Re: [PATCH V2] netfilter: netns nf_conntrack: per-netns net.netfilter.nf_conntrack_max sysctl
Posted by Florian Westphal 1 month ago
lvxiafei <xiafei_xupt@163.com> wrote:
> This modification can make nf_conntrack_max support
> the netns level to set the size of the connection
> tracking table, and more flexibly limit the connection
> tracking of each netns.
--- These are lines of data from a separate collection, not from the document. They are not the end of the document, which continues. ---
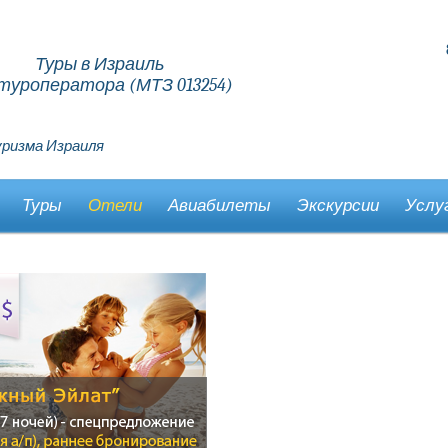
Туры в Израиль
туроператора (МТЗ 013254)
ризма Израиля
Туры
Отели
Авиабилеты
Экскурсии
Услу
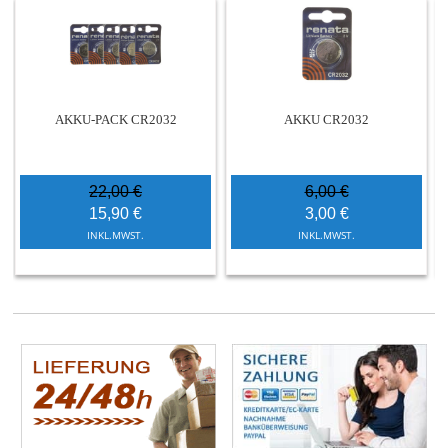
AKKU-PACK CR2032
AKKU CR2032
22,00 €
6,00 €
15,90 €
3,00 €
INKL.MWST.
INKL.MWST.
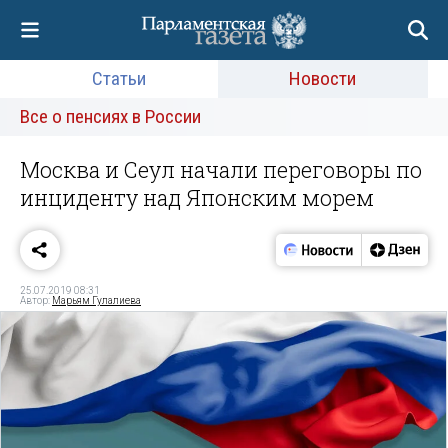
Статьи
Новости
Все о пенсиях в России
Москва и Сеул начали переговоры по
инциденту над Японским морем
25.07.2019 08:31
Автор:
Марьям Гулалиева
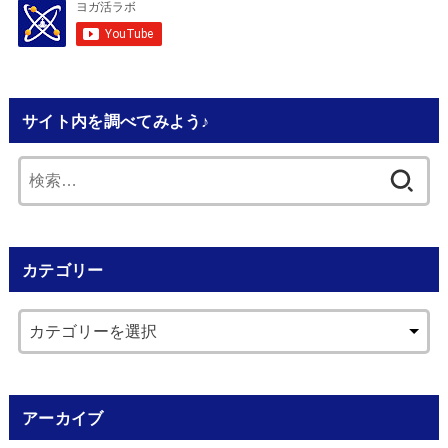
サイト内を調べてみよう♪
検
索:
カテゴリー
アーカイブ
For example, the initial user ns
> has a default value (=max_factor*nf_conntrack_htable_size).
> The nf_conntrack_max when netns 1 and netns 2 are created
> is the same as the nf_conntrack_max in the initial user ns.
> You can set it to netns 1 1k and netns 2 2k without
> affecting each other.

Netns 2 can also set it to 2**31 and cause machine go OOM.

> If you are worried that different netns may exceed the
> initial user limit and memory limit when setting,
> apply max = min(init_net->max, net->max), the value in
> netns is not greater than init_net->max, and the new
> maximum memory consumption <= the original maximum memory
> consumption, which limits memory consumption to a certain
> extent.

That was one of the suggestions that I see how one could have
tunable pernet variable without allowing netns2 go haywire.

> However, this will bring several problems:
> 
> 1. Do not allow nf_conntrack_max in other netns to be greater
> than nf_conntrack_max of the initial user. For example, when
> other netns carry north-south traffic, the actual number of
> connection tracking is greater than that of the initial user.

Sure.

> 2. If nf_conntrack_max of the initial user is increased, the
> maximum memory consumption will inevitably increase by n copies

How is that different to current state of affairs?

> 3. If nf_conntrack_max of the initial user is reduced, will
> the existing connections in other netns be affected?

No, but new ones will be blocked until its below init_net limit again.
Re: [PATCH V2] netfilter: netns nf_conntrack: per-netns net.netfilter.nf_conntrack_max sysctl
Posted by lvxiafei 1 month ago
On 2025-04-08 13:28 Florian Westphal <fw@strlen.de> wrote:
> That was one of the suggestions that I see how one could have
> tunable pernet variable without allowing netns2 go haywire.

Yes, After net.netfilter.nf_conntrack_max is set in different
netns, it should be designed to not be allowed to be larger
than the global (ancestor) limit when working.